**Prompt**
Copy out all the lines in the records that include the word "bank".
————————
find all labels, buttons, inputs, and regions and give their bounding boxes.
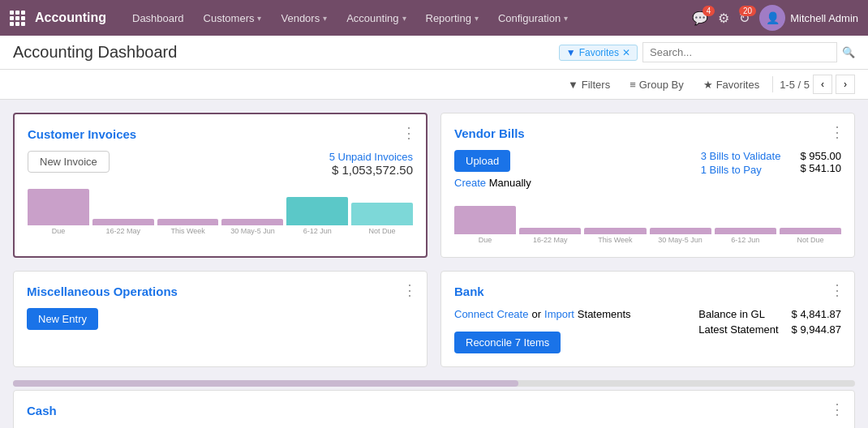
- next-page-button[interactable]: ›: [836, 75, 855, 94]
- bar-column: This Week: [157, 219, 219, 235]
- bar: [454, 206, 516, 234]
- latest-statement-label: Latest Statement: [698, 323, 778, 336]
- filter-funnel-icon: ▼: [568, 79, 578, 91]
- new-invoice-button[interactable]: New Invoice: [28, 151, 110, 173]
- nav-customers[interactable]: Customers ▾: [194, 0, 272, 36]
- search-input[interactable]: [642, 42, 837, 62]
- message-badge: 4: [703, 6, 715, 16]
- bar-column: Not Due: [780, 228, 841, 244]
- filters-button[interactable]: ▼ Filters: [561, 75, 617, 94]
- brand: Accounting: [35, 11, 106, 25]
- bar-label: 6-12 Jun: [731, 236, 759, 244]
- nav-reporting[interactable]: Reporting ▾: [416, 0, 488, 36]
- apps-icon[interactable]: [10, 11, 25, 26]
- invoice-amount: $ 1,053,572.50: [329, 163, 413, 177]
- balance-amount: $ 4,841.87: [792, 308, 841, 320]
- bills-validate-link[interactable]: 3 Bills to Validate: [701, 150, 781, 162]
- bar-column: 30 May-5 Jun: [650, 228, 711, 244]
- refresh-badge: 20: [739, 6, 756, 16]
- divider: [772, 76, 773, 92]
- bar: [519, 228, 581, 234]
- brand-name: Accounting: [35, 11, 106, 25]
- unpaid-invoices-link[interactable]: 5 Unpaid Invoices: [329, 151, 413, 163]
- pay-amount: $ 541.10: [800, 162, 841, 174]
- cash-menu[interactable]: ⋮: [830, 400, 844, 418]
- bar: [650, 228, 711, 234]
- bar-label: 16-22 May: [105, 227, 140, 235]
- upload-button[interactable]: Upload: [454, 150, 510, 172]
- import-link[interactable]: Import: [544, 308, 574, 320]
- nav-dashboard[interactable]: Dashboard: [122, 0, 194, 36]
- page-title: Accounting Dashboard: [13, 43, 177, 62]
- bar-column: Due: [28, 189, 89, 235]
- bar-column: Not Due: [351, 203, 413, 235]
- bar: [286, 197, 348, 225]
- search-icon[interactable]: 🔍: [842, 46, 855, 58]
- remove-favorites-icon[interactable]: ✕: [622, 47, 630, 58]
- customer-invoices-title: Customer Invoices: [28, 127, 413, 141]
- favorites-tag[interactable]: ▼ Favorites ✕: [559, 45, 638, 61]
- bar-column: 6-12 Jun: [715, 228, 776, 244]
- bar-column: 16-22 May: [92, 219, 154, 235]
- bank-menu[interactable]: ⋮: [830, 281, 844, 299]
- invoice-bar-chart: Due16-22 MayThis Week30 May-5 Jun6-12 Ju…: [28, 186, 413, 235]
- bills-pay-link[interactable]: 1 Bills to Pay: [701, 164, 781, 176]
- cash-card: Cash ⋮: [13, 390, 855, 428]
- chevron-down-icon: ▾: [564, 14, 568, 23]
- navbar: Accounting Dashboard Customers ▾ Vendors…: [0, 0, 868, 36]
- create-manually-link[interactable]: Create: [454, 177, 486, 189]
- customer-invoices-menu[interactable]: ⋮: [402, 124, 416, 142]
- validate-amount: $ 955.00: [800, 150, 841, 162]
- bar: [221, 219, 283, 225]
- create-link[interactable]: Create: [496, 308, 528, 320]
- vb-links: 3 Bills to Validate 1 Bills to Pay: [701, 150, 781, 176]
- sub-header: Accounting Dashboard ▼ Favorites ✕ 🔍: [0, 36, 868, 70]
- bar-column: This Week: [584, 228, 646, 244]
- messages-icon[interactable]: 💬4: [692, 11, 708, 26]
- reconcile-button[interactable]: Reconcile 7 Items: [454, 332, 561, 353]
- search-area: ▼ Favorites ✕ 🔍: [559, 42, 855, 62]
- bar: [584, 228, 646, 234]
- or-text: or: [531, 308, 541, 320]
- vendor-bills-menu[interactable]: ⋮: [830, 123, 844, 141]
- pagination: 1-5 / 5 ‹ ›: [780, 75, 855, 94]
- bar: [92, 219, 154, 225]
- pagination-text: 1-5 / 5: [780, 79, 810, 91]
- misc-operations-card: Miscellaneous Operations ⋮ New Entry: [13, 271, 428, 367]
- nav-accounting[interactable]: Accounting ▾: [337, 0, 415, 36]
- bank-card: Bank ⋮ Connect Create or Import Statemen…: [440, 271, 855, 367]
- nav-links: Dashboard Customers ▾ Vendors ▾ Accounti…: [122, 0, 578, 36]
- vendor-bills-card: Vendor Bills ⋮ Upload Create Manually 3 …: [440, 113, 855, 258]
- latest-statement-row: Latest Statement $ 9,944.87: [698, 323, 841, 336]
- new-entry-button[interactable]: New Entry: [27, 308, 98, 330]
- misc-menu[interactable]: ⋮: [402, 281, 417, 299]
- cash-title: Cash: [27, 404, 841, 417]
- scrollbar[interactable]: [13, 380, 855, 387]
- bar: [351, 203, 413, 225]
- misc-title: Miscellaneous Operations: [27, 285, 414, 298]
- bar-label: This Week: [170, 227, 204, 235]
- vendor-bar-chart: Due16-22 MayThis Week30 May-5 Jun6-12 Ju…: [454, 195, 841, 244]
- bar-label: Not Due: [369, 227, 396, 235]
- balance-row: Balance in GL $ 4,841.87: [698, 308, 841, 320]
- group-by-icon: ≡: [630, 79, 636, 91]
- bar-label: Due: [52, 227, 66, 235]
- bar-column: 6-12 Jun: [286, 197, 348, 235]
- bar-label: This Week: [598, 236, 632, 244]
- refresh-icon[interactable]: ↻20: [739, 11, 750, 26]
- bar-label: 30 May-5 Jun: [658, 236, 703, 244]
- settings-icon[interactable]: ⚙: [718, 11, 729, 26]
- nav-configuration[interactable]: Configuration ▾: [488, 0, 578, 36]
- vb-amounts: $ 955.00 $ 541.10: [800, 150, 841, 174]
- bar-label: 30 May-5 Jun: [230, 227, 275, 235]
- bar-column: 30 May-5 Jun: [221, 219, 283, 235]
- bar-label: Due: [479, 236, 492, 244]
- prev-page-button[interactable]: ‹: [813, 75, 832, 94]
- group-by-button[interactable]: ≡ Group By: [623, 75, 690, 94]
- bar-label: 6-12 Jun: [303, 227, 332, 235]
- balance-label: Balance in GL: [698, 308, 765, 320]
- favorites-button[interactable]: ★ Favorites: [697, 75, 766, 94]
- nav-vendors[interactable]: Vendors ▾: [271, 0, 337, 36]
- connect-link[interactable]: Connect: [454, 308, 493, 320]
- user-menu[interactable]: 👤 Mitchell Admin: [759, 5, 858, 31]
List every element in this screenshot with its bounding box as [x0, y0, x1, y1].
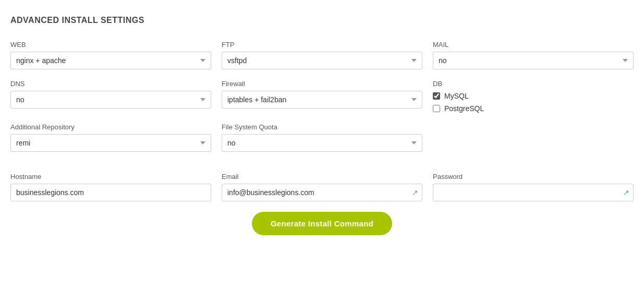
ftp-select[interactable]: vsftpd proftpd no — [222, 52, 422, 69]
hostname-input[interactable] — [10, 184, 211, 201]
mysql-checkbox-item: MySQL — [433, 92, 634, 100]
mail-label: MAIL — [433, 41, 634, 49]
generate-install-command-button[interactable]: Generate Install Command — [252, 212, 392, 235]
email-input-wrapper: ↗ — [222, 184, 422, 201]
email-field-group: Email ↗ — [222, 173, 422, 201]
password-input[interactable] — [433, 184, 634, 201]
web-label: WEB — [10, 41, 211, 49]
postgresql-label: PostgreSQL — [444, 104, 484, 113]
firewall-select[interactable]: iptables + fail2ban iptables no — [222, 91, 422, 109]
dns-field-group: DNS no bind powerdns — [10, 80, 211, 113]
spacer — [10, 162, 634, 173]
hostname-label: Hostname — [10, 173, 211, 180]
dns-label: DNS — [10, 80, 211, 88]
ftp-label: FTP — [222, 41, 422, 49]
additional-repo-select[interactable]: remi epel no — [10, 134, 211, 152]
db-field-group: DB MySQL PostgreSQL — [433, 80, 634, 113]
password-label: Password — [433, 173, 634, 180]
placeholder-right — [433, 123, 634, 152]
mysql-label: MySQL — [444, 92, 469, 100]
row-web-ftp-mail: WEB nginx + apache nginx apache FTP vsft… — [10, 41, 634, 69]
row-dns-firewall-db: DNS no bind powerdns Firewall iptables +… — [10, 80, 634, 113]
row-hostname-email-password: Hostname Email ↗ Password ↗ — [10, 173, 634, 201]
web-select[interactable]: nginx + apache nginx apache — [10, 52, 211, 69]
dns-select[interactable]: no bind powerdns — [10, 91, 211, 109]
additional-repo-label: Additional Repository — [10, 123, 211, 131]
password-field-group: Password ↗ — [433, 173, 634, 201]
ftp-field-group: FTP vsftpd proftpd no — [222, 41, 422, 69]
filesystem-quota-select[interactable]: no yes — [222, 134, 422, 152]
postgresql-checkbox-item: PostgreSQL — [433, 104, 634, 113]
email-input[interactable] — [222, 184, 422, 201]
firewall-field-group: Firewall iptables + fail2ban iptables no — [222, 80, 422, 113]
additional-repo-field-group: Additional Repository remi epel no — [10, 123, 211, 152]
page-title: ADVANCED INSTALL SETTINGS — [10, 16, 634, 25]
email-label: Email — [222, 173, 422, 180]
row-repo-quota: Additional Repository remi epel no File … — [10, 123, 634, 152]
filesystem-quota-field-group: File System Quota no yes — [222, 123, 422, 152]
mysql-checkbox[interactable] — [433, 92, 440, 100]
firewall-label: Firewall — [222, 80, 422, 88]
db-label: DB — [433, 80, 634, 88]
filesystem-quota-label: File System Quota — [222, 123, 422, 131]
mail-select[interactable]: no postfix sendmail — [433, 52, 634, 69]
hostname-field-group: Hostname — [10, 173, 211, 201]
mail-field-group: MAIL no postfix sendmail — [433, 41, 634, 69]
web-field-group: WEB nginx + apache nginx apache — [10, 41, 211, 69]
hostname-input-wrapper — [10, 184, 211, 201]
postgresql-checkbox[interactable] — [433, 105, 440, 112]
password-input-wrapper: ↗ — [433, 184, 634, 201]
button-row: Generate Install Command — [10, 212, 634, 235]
————————
**Task solution**
- bank-menu[interactable]: ⋮: [830, 281, 844, 299]
- bank-card: Bank ⋮ Connect Create or Import Statemen…: [440, 271, 855, 367]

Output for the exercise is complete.